Fourteen.

10.1K 526 13
                                    

Celeste

Droga do klubu była szybka i przyjemna. Na miejscu usiadłam przy tym samym stoliku, co wczoraj. Zostawiłam swoje rzeczy i podeszłam do lady, złożyć zamówienie.

Przejrzałam ofertę i zdecydowałam się na smoothie. Podeszłam do kasy.

- Dzień dobry, poproszę smoothie truskawka- banan.

Za kasą stała ładna brunetka w kręconych włosach do łopatek, delikatnym makijażu i znudzonym wyrazie twarzy.

- To wszystko?- zapytała mechanicznie.

- Tak.

- W takim razie 3$.

Włożyłam rękę do torebki, do której schowałam portfel i wygrzebałam....

Co jest u licha!

Nigdzie nie miałam portfela, a pamiętam, że go tutaj włożyłam przed wyjściem.

Ale....

Skąd to się tutaj wzięło?! Wyjęłam z torebki zmięte już 300$.

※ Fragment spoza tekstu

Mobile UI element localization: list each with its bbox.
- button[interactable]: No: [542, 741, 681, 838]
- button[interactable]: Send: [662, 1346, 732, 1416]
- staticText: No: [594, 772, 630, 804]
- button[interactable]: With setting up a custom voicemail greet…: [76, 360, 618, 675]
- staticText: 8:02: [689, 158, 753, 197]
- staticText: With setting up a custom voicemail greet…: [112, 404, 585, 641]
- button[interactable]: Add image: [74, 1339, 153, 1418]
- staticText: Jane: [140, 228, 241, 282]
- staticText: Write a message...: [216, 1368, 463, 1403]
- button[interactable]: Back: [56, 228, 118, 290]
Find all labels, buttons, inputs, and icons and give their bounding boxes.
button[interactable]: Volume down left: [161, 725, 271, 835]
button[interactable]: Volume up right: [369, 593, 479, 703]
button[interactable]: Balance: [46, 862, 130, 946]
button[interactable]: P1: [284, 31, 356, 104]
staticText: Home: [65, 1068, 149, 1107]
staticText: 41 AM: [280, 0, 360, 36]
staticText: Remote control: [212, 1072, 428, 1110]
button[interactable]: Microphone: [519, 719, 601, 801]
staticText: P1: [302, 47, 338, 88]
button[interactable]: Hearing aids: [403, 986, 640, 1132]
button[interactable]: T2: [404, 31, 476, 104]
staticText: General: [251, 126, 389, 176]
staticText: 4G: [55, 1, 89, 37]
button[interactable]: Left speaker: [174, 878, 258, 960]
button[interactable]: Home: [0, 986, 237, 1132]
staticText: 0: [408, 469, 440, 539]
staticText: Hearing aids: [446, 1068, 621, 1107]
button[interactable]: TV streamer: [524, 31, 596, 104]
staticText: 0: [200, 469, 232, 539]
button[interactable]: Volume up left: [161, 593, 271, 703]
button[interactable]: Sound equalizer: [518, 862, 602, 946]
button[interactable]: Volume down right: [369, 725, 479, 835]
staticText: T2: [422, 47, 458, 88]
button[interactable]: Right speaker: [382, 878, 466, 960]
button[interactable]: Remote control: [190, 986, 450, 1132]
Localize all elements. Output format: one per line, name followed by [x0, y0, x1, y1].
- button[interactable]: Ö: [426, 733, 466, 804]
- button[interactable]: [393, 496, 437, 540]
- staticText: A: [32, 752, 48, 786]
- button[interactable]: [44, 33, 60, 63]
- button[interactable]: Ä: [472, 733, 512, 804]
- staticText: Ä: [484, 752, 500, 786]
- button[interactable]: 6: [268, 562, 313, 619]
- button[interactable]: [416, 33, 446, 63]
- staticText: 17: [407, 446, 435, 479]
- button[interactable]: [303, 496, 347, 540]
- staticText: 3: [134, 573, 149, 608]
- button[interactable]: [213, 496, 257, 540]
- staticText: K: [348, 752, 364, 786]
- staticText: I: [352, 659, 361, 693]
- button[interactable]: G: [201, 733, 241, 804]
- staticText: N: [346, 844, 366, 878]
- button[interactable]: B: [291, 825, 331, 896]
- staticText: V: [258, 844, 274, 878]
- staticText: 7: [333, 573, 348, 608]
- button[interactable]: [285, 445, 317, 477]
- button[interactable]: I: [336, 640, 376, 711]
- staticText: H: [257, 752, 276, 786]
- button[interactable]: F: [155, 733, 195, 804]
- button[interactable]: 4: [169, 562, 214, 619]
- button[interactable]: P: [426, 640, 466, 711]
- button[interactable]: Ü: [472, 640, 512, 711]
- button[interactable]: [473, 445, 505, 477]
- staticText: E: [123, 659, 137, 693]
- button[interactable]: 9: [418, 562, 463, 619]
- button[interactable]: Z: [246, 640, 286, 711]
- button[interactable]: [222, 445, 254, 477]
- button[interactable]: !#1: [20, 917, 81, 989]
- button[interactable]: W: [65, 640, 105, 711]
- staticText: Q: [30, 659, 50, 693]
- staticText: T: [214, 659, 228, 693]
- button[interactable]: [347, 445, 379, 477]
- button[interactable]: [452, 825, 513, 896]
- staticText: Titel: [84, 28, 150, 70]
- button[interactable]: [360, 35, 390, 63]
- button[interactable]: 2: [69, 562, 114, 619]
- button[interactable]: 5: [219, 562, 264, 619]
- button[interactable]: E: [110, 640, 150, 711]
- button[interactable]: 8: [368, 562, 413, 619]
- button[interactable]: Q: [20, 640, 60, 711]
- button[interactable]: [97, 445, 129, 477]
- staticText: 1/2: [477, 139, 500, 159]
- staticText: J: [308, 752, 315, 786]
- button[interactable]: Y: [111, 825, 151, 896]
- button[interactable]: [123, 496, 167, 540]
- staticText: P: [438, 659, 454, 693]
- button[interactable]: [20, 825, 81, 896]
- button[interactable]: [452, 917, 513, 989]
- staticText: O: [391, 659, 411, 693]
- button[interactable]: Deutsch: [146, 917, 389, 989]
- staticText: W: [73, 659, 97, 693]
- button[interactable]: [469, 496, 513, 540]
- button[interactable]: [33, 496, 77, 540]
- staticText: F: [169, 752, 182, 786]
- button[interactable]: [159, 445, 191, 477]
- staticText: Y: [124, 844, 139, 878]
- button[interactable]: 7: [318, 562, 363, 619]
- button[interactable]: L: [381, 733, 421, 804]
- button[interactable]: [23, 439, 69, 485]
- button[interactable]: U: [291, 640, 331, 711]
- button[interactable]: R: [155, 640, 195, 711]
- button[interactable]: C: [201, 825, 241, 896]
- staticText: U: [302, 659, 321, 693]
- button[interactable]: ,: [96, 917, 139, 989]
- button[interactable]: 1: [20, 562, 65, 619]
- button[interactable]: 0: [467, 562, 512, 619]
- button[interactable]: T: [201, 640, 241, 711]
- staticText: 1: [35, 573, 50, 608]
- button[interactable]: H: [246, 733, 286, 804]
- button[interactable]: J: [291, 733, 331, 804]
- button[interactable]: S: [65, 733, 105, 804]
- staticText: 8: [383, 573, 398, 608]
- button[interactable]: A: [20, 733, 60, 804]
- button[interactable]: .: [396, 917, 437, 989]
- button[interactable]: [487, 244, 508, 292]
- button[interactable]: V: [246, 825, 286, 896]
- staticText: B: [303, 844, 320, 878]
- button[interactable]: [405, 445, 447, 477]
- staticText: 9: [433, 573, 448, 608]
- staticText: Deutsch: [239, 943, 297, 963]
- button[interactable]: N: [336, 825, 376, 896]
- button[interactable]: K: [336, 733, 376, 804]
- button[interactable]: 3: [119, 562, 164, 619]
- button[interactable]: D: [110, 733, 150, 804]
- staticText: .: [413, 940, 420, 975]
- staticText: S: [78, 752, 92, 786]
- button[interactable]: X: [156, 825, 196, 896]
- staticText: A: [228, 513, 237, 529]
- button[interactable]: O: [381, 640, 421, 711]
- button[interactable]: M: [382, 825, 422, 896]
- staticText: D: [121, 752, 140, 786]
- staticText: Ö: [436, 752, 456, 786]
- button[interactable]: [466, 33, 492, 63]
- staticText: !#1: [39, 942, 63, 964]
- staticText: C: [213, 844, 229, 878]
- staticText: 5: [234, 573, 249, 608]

Jak on to...Cholerny spryciarz!

No tak, pobiegłam po bluzę, torba została na dole.

Ugh! Ja już sobie z nim porozmawiam, kiedy wrócę.

- Proszę- podałam pieniądze w ostateczności, nie chcąc robić scen.

Dziewczyna wydała mi resztę i kazała czekać przy stoliku na napój.

Wróciłam na swoje miejsce. Czekanie umilił mi, bądź nie, widok grupki osób nad wodą. Pośród nich stał brunet, który pomógł mi w parku. Pomagał teraz zapiąć jakiejś dziewczynie kamizelkę, a ona nie zwracała uwagi na nic, tylko na jego umięśniony tors. Wpatrywała się jak w obrazek. W pewnym momencie przejechała palcem po jego torsie.

Biedna dziewczyna, tak łatwo daje się nabrać- zrobiło mi się jej szkoda.

Chociaż, przyglądając się dłużej, wyglądała jak typowa, choć tleniona Barbie, więc nic dziwnego, że ciągnęło ją do Kena. Swój do swego, lgnie.

- Twój napój- usłyszałam głos obok.

Dziewczyna, która przyjęła moje zamówienie, postawiła przede mną smoothie. Co dziwne, trzymała dwie szklanki napoju, jedną dla mnie, a drugą...dla siebie. Bez żadnych ceregieli usiadła naprzeciwko mnie.

- Mogę?- zapytała, widząc moje spojrzenie.

- Jasne- rzekłam.

- Jestem Chloe. A ty musisz być Celeste, siostrzenica pana White?

- Skąd ty...

Wskazała za siebie, gdzie przy wejściu stał przyjaciel mojego wujka. Obserwował nas. Nawet pomachał mi.

Ach tak, to jego córka, cóż się dziwić, pewnie jest mu mnie szkoda, i wysyła do mnie kogoś z kim mogłabym pogadać.

To miłe, ale nie skorzystam.

- Wiesz- zaczęłam- jeśli twój ojciec cię tu na chama wypchał, nie musisz mnie zabawiać. Możesz wrócić do pracy.

- Aż tak to widać?- zaśmiała się dziewczęcym głosem.

- Niestety..

- Wiesz, tak naprawdę nie chciałam tu przychodzić, ale ze względu na ojca, jestem. Jednak... marna chwila rozmowy z tobą, utwierdziła mnie, że dobrze zrobiłam. Wydaje mi się, że nie jesteś jak te wszystkie skąpo ubrane plażowiczki, przychodzące tu tylko, dla chłopaków. Tak więc, zacznijmy jeszcze raz. Chloe Holt- podała mi rękę.